Le budget fédéral 2016 introduit, enfin, un changement de paradigme dans la manière dont on traite les chômeurs. En éliminant les critères d’admissibilité les plus injustes et en prolongeant la durée des prestations dans certaines régions, le gouvernement semble reconnaître (timidement) que le chômage tient aux conditions du marché du travail et non pas à l’engagement à la compétence de chacun. Voilà qui change de l’attitude « c’est la faute à la victime » qu’adoptait le gouvernement Harper, une attitude mal avisée d’un point de vue économique.
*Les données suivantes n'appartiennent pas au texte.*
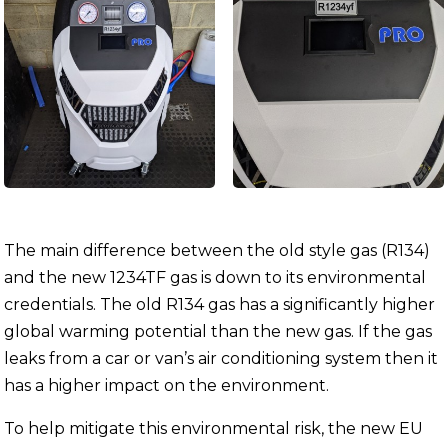
The main difference between the old style gas (R134)
and the new 1234TF gas is down to its environmental
credentials. The old R134 gas has a significantly higher
global warming potential than the new gas. If the gas
leaks from a car or van’s air conditioning system then it
has a higher impact on the environment.
To help mitigate this environmental risk, the new EU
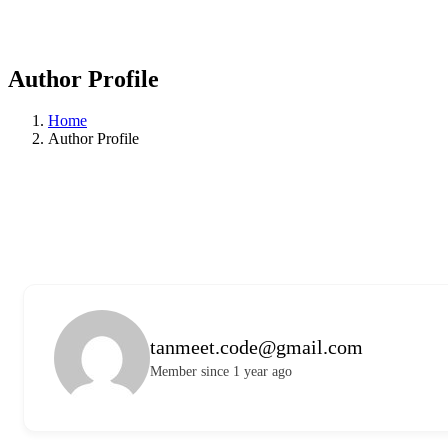
Author Profile
Home
Author Profile
tanmeet.code@gmail.com
Member since 1 year ago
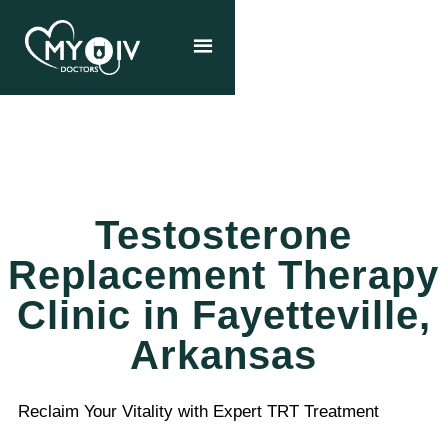
Testosterone
Replacement Therapy
Clinic in Fayetteville,
Arkansas
Reclaim Your Vitality with Expert TRT Treatment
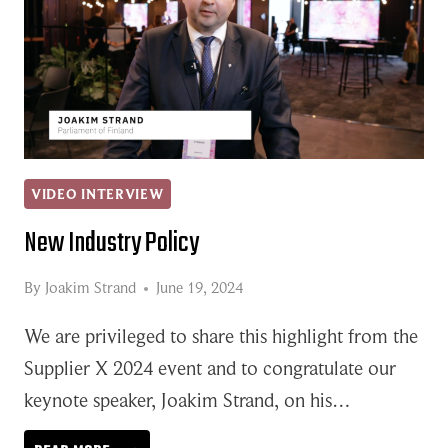
VIDEO INTERVIEW
New Industry Policy
By
Joakim Strand
June 19, 2024
We are privileged to share this highlight from the
Supplier X 2024 event and to congratulate our
keynote speaker, Joakim Strand, on his…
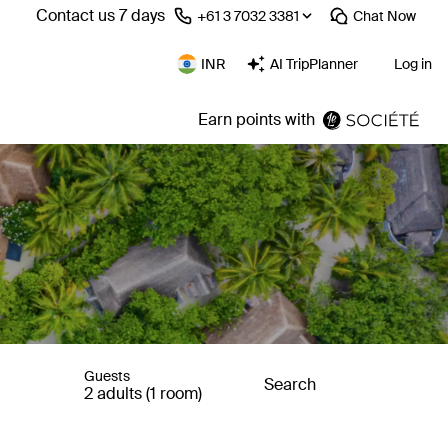
Contact us 7 days
⁦+61 3 7032 3381⁩
Chat
Now
INR
AI TripPlanner
Log in
Earn points with
Guests
Search
2 adults (1 room)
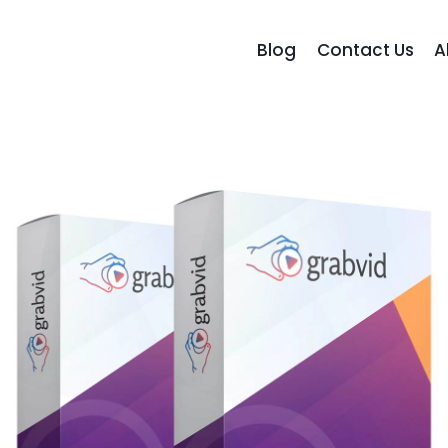
Blog
Contact Us
A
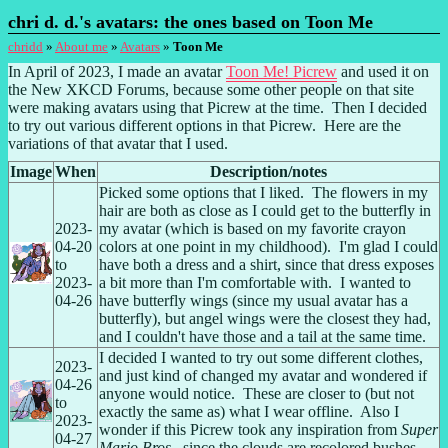
chri d. d.'s avatars: the ones based on Toon Me
chridd
»
About me
»
Avatars
»
Toon Me
In April of 2023, I made an avatar 
Toon Me! Picrew
 and used it on 
the New XKCD Forums, because some other people on that site 
were making avatars using that Picrew at the time.  Then I decided 
to try out various different options in that Picrew.  Here are the 
variations of that avatar that I used.
Image
When
Picked some options that I liked.  The flowers in my 
hair are both as close as I could get to the butterfly in 
2023-
my avatar (which is based on my favorite crayon 
04-20 
colors at one point in my childhood).  I'm glad I could 
to 
have both a dress and a shirt, since that dress exposes 
2023-
a bit more than I'm comfortable with.  I wanted to 
04-26
have butterfly wings (since my usual avatar has a 
butterfly), but angel wings were the closest they had, 
and I couldn't have those and a tail at the same time.
I decided I wanted to try out some different clothes, 
2023-
and just kind of changed my avatar and wondered if 
04-26 
anyone would notice.  These are closer to (but not 
to 
exactly the same as) what I wear offline.  Also I 
2023-
wonder if this Picrew took any inspiration from 
Super 
04-27
Mario Bros.
, since the clouds are recolored bushes.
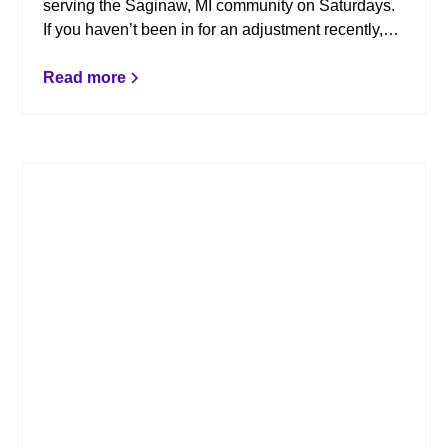
serving the Saginaw, MI community on Saturdays.
If you haven’t been in for an adjustment recently,
here are a few reminders as to how chiropractic
can benefit you.
Read more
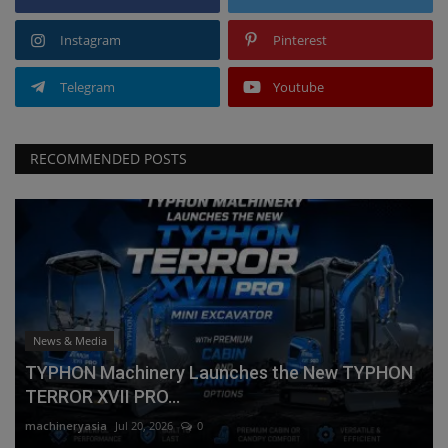
Instagram
Pinterest
Telegram
Youtube
RECOMMENDED POSTS
News & Media
TYPHON Machinery Launches the New TYPHON
TERROR XVII PRO...
machineryasia
Jul 20, 2026
0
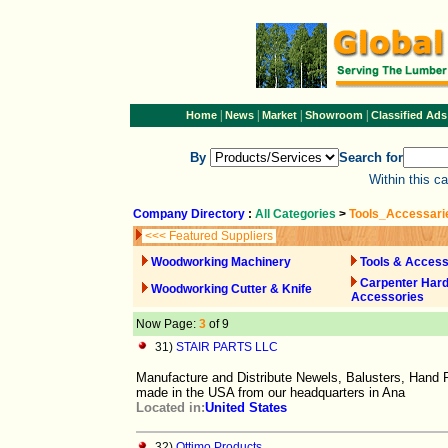
|
|
|
|
Home
News
Market
Showroom
Classified Ads
By
Search for
Within this c
Company Directory
:
All Categories
>
Tools_Accessari
<<< Featured Suppliers
Woodworking Machinery
Tools & Access
Carpenter Har
Woodworking Cutter & Knife
Accessories
Now Page:
3
of 9
31)
STAIR PARTS LLC
Manufacture and Distribute Newels, Balusters, Hand R
made in the USA from our headquarters in Ana
Located in:
United States
32)
Ottimo Products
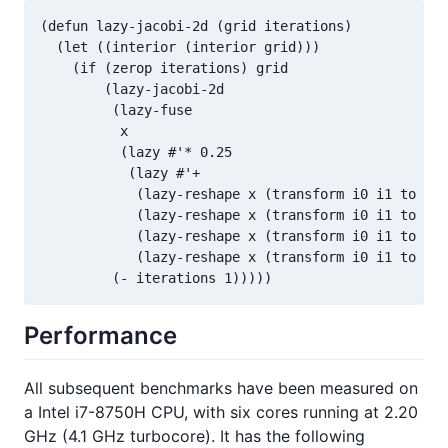
(defun lazy-jacobi-2d (grid iterations)

  (let ((interior (interior grid)))

    (if (zerop iterations) grid

        (lazy-jacobi-2d

         (lazy-fuse

          x

          (lazy #'* 0.25

           (lazy #'+

            (lazy-reshape x (transform i0 i1 to (+ 
            (lazy-reshape x (transform i0 i1 to (- 
            (lazy-reshape x (transform i0 i1 to i0 
            (lazy-reshape x (transform i0 i1 to i0 
         (- iterations 1)))))
Performance
All subsequent benchmarks have been measured on
a Intel i7-8750H CPU, with six cores running at 2.20
GHz (4.1 GHz turbocore). It has the following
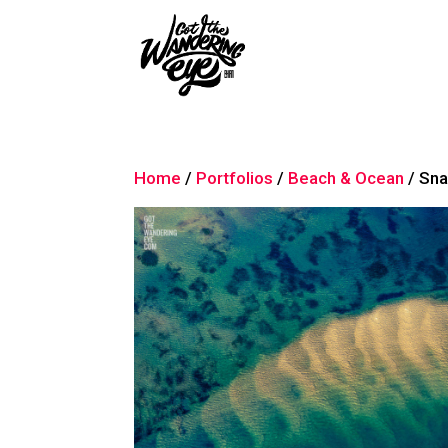
Home
/
Portfolios
/
Beach & Ocean
/ Sna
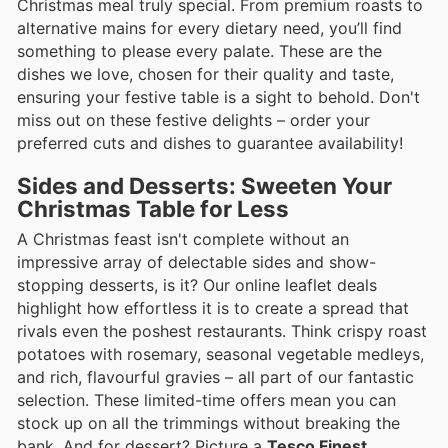
Christmas meal truly special. From premium roasts to
alternative mains for every dietary need, you’ll find
something to please every palate. These are the
dishes we love, chosen for their quality and taste,
ensuring your festive table is a sight to behold. Don't
miss out on these festive delights – order your
preferred cuts and dishes to guarantee availability!
Sides and Desserts: Sweeten Your
Christmas Table for Less
A Christmas feast isn't complete without an
impressive array of delectable sides and show-
stopping desserts, is it? Our online leaflet deals
highlight how effortless it is to create a spread that
rivals even the poshest restaurants. Think crispy roast
potatoes with rosemary, seasonal vegetable medleys,
and rich, flavourful gravies – all part of our fantastic
selection. These limited-time offers mean you can
stock up on all the trimmings without breaking the
bank. And for dessert? Picture a
Tesco Finest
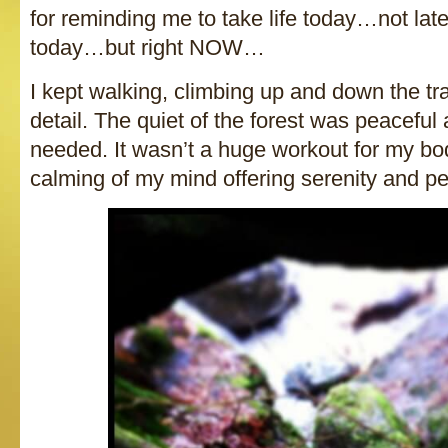
for reminding me to take life today…not late
today…but right NOW…
I kept walking, climbing up and down the tra
detail. The quiet of the forest was peaceful
needed. It wasn’t a huge workout for my bod
calming of my mind offering serenity and p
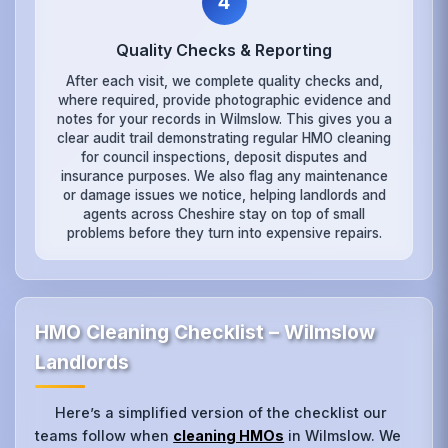
4
Quality Checks & Reporting
After each visit, we complete quality checks and,
where required, provide photographic evidence and
notes for your records in Wilmslow. This gives you a
clear audit trail demonstrating regular HMO cleaning
for council inspections, deposit disputes and
insurance purposes. We also flag any maintenance
or damage issues we notice, helping landlords and
agents across Cheshire stay on top of small
problems before they turn into expensive repairs.
HMO Cleaning Checklist – Wilmslow
Landlords
Here’s a simplified version of the checklist our
teams follow when
cleaning HMOs
in Wilmslow. We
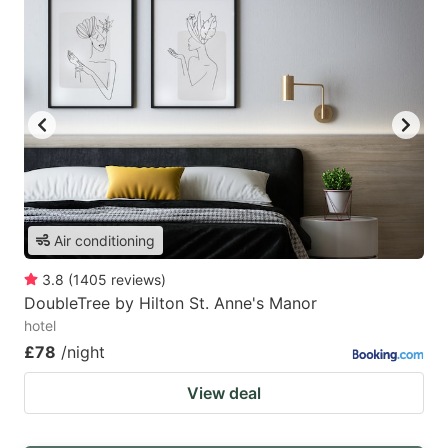
Air conditioning
3.8
(
1405
reviews
)
DoubleTree by Hilton St. Anne's Manor
hotel
£78
/night
View deal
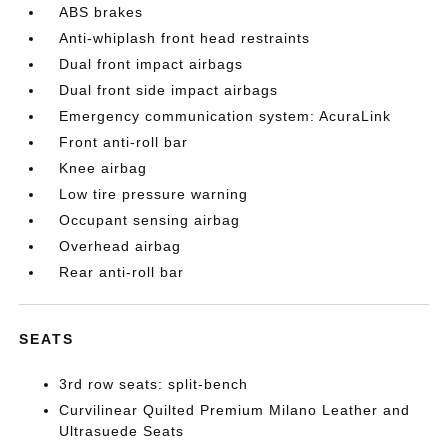
ABS brakes
Anti-whiplash front head restraints
Dual front impact airbags
Dual front side impact airbags
Emergency communication system: AcuraLink
Front anti-roll bar
Knee airbag
Low tire pressure warning
Occupant sensing airbag
Overhead airbag
Rear anti-roll bar
SEATS
3rd row seats: split-bench
Curvilinear Quilted Premium Milano Leather and
Ultrasuede Seats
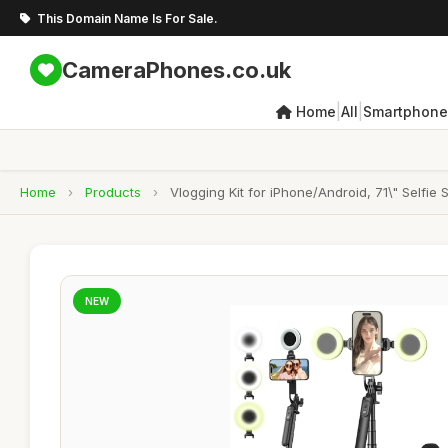
This Domain Name Is For Sale.
CameraPhones.co.uk
|
|
Home
All
Smartphone
Home
›
Products
›
Vlogging Kit for iPhone/Android, 71\" Selfie
NEW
Malheureusement, plusieurs des mesures punitives instaurées par Stephen Harper demeurent en place, dont : les catégories de prestataires ; un régime de remplacement du revenu qui favorise les personnes occupant un emploi plus payant et plus stable ; et la désignation de régions admissibles aux prestations prolongées fondée sur des motifs politiques.
Résultat : les modifications remplissent en partie seulement l’engagement qu’ont pris les Libéraux, en campagne électorale, de faire en sorte que le régime d’assurance-emploi apporte « une vraie sécurité du revenu aux travailleurs, tout particulièrement aux travailleurs précaires ». Il y a encore loin de la coupe aux lèvres.
Depuis sa création, l’assurance-emploi s’est fondée sur un modèle de travail à plein temps et à horaires réguliers, chose qui ne correspond plus à la réalité de bon nombre de travailleurs canadiens, y compris des membres du SCFP.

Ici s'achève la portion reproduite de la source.